Dataset entries

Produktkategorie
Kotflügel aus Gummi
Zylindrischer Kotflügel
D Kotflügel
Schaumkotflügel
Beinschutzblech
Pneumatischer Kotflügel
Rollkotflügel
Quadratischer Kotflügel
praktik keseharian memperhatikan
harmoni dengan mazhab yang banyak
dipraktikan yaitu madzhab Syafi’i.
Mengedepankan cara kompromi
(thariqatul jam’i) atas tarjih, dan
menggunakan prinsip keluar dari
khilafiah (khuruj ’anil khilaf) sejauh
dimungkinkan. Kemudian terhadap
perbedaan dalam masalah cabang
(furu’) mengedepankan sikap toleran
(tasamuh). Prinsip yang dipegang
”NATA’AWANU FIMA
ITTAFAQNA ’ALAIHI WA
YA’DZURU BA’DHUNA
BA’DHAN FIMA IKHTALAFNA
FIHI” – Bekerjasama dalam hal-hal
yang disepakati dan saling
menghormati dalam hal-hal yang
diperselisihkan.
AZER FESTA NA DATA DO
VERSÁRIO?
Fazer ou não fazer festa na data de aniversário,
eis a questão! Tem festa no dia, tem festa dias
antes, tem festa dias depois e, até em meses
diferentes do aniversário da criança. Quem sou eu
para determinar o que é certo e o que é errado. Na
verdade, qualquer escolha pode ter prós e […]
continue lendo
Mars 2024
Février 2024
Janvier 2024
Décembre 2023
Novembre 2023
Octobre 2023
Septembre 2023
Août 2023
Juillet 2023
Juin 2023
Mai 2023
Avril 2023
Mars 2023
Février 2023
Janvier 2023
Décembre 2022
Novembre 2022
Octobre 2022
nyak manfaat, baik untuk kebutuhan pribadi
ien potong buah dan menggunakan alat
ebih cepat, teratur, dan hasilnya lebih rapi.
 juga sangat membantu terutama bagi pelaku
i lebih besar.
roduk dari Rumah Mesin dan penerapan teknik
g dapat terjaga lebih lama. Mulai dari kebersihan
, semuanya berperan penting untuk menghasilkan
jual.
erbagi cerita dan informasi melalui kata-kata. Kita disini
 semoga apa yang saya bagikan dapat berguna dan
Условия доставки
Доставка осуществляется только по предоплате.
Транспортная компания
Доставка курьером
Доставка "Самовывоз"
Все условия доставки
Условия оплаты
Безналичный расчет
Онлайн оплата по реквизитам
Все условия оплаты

▸ **WORK TASK**: The reply should restate the records above in full, character for character.

▸ **RESULT FOR THIS EXERCISE**:
Produktkategorie
Kotflügel aus Gummi
Zylindrischer Kotflügel
D Kotflügel
Schaumkotflügel
Beinschutzblech
Pneumatischer Kotflügel
Rollkotflügel
Quadratischer Kotflügel
praktik keseharian memperhatikan
harmoni dengan mazhab yang banyak
dipraktikan yaitu madzhab Syafi’i.
Mengedepankan cara kompromi
(thariqatul jam’i) atas tarjih, dan
menggunakan prinsip keluar dari
khilafiah (khuruj ’anil khilaf) sejauh
dimungkinkan. Kemudian terhadap
perbedaan dalam masalah cabang
(furu’) mengedepankan sikap toleran
(tasamuh). Prinsip yang dipegang
”NATA’AWANU FIMA
ITTAFAQNA ’ALAIHI WA
YA’DZURU BA’DHUNA
BA’DHAN FIMA IKHTALAFNA
FIHI” – Bekerjasama dalam hal-hal
yang disepakati dan saling
menghormati dalam hal-hal yang
diperselisihkan.
AZER FESTA NA DATA DO
VERSÁRIO?
Fazer ou não fazer festa na data de aniversário,
eis a questão! Tem festa no dia, tem festa dias
antes, tem festa dias depois e, até em meses
diferentes do aniversário da criança. Quem sou eu
para determinar o que é certo e o que é errado. Na
verdade, qualquer escolha pode ter prós e […]
continue lendo
Mars 2024
Février 2024
Janvier 2024
Décembre 2023
Novembre 2023
Octobre 2023
Septembre 2023
Août 2023
Juillet 2023
Juin 2023
Mai 2023
Avril 2023
Mars 2023
Février 2023
Janvier 2023
Décembre 2022
Novembre 2022
Octobre 2022
nyak manfaat, baik untuk kebutuhan pribadi
ien potong buah dan menggunakan alat
ebih cepat, teratur, dan hasilnya lebih rapi.
 juga sangat membantu terutama bagi pelaku
i lebih besar.
roduk dari Rumah Mesin dan penerapan teknik
g dapat terjaga lebih lama. Mulai dari kebersihan
, semuanya berperan penting untuk menghasilkan
jual.
erbagi cerita dan informasi melalui kata-kata. Kita disini
 semoga apa yang saya bagikan dapat berguna dan
Условия доставки
Доставка осуществляется только по предоплате.
Транспортная компания
Доставка курьером
Доставка "Самовывоз"
Все условия доставки
Условия оплаты
Безналичный расчет
Онлайн оплата по реквизитам
Все условия оплаты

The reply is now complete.